### Work instruction
The records below must be written out exactly, with every picture left behind.

### Data shown
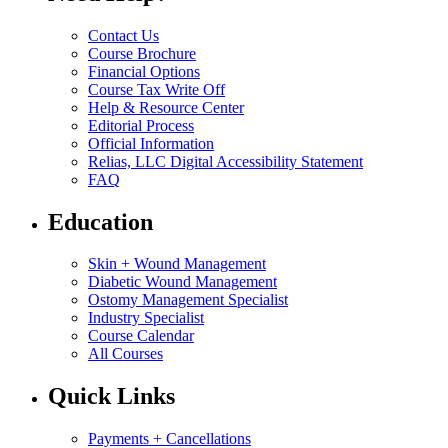
Contact Us
Course Brochure
Financial Options
Course Tax Write Off
Help & Resource Center
Editorial Process
Official Information
Relias, LLC Digital Accessibility Statement
FAQ
Education
Skin + Wound Management
Diabetic Wound Management
Ostomy Management Specialist
Industry Specialist
Course Calendar
All Courses
Quick Links
Payments + Cancellations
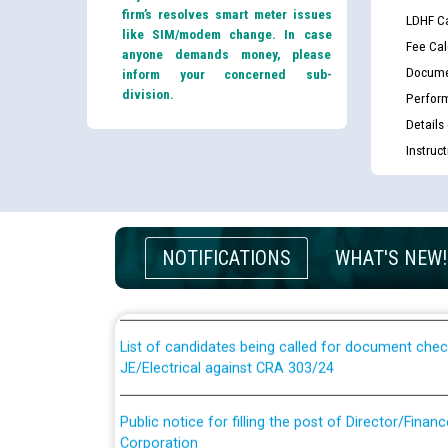
firm’s resolves smart meter issues
LDHF Ca
like SIM/modem change. In case
Fee Cal
anyone demands money, please
Docume
inform your concerned sub-
division.
Perfor
Details
Instruc
Guidelines regarding use of a scribe for Person Wi
applicants who will appear in online examination 
NOTIFICATIONS
WHAT'S NEW!
JE/Electrical
List of candidates being called for document chec
JE/Electrical against CRA 303/24
Public notice for filling the post of Director/Fina
Corporation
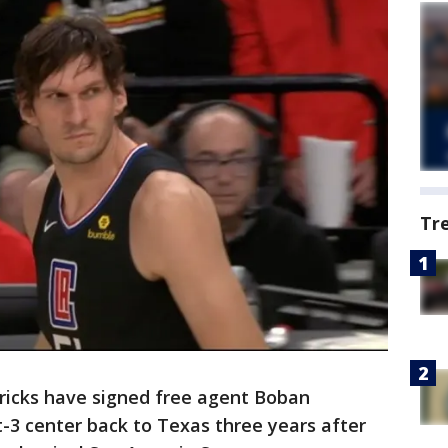
Tr
ricks have signed free agent Boban
t-3 center back to Texas three years after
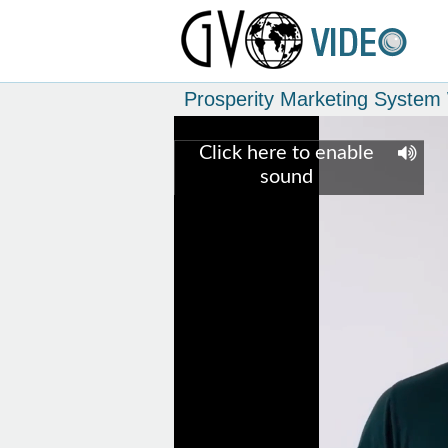
Prosperity Marketing Syste
Click here to enable
sound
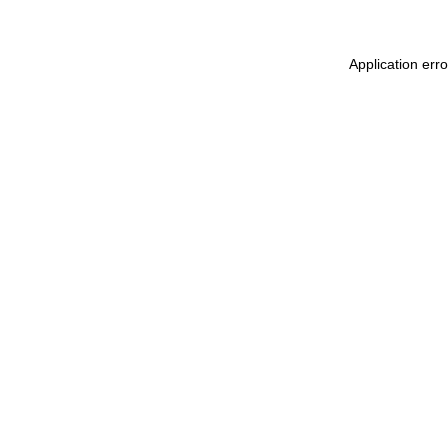
Application err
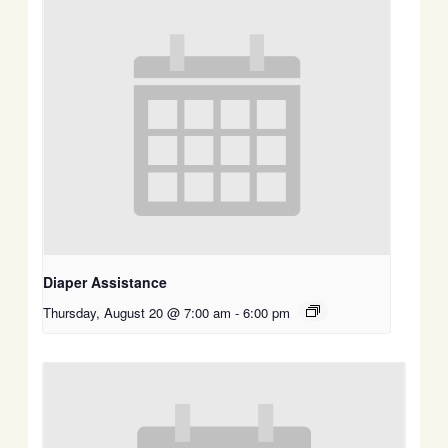
Diaper Assistance
Thursday, August 20 @ 7:00 am
-
6:00 pm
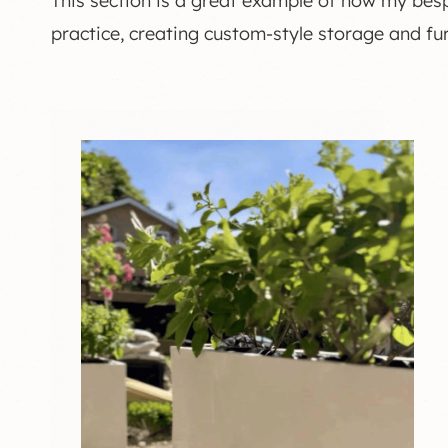
This section is a great example of how my be
practice, creating custom-style storage and fur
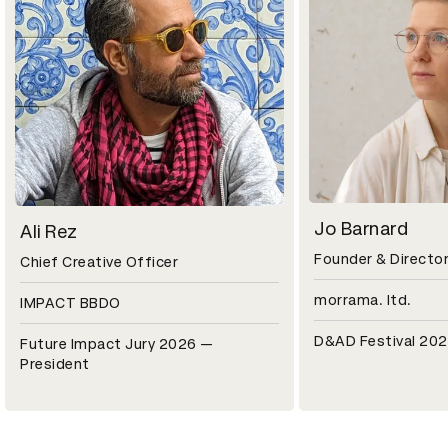
Jo Barnard
Ali Rez
Founder & Directo
Chief Creative Officer
morrama. ltd.
IMPACT BBDO
D&AD Festival 202
Future Impact Jury 2026 —
President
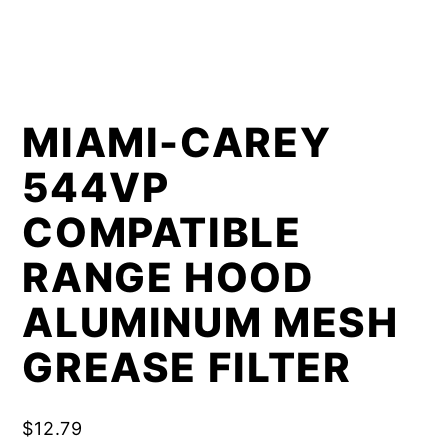
MIAMI-CAREY
544VP
COMPATIBLE
RANGE HOOD
ALUMINUM MESH
GREASE FILTER
$
12.79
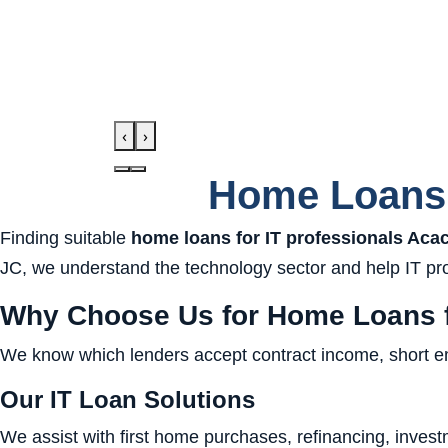
‹
›
Home Loans 
Finding suitable
home loans for IT professionals Aca
JC, we understand the technology sector and help IT prof
Why Choose Us for Home Loans f
We know which lenders accept contract income, short empl
Our IT Loan Solutions
We assist with first home purchases, refinancing, investm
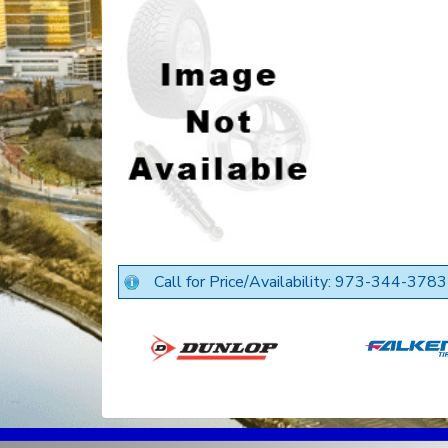
Call for Price/Availability: 973-344-3783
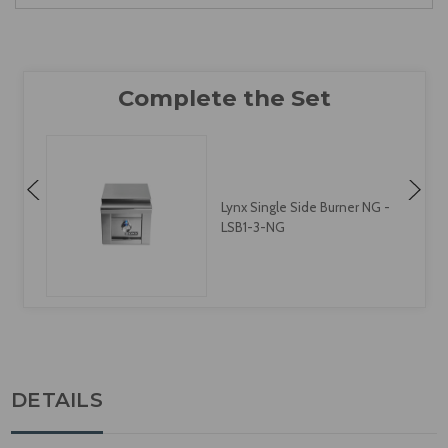
Lynx Single Side Burner NG -
LSB1-3-NG
DETAILS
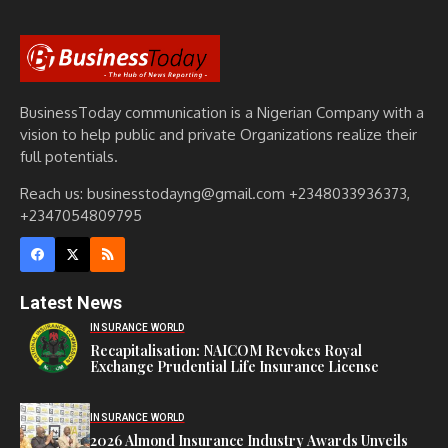
BusinessToday communication is a Nigerian Company with a
vision to help public and private Organizations realize their
full potentials.
Reach us: businesstodayng@gmail.com +2348033936373,
+2347054809795
Latest News
INSURANCE WORLD
Recapitalisation: NAICOM Revokes Royal
Exchange Prudential Life Insurance License
INSURANCE WORLD
2026 Almond Insurance Industry Awards Unveils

### Reply to the task
Contact Us
Course Brochure
Financial Options
Course Tax Write Off
Help & Resource Center
Editorial Process
Official Information
Relias, LLC Digital Accessibility Statement
FAQ
Education
Skin + Wound Management
Diabetic Wound Management
Ostomy Management Specialist
Industry Specialist
Course Calendar
All Courses
Quick Links
Payments + Cancellations
firm’s resolves smart meter issues
LDHF Ca
like SIM/modem change. In case
Fee Cal
anyone demands money, please
Docume
inform your concerned sub-
division.
Perfor
Details
Instruc
Guidelines regarding use of a scribe for Person Wi
applicants who will appear in online examination 
NOTIFICATIONS
WHAT'S NEW!
JE/Electrical
List of candidates being called for document chec
JE/Electrical against CRA 303/24
Public notice for filling the post of Director/Fina
Corporation
Tr
ricks have signed free agent Boban
t-3 center back to Texas three years after
Prosperity Marketing Syste
Click here to enable
sound
Application err
Diaper Assistance
Thursday, August 20 @ 7:00 am
-
6:00 pm
This section is a great example of how my be
practice, creating custom-style storage and fur
Jo Barnard
Ali Rez
Founder & Directo
Chief Creative Officer
morrama. ltd.
IMPACT BBDO
D&AD Festival 202
Future Impact Jury 2026 —
President
MIAMI-CAREY
544VP
COMPATIBLE
RANGE HOOD
ALUMINUM MESH
GREASE FILTER
$
12.79
‹
›
Home Loans 
Finding suitable
home loans for IT professionals Aca
JC, we understand the technology sector and help IT prof
Why Choose Us for Home Loans f
We know which lenders accept contract income, short empl
Our IT Loan Solutions
We assist with first home purchases, refinancing, investm
Call for Price/Availability: 973-344-3783
Lynx Single Side Burner NG -
LSB1-3-NG
DETAILS
BusinessToday communication is a Nigerian Company with a
vision to help public and private Organizations realize their
full potentials.
Reach us: businesstodayng@gmail.com +2348033936373,
+2347054809795
Latest News
INSURANCE WORLD
Recapitalisation: NAICOM Revokes Royal
Exchange Prudential Life Insurance License
INSURANCE WORLD
2026 Almond Insurance Industry Awards Unveils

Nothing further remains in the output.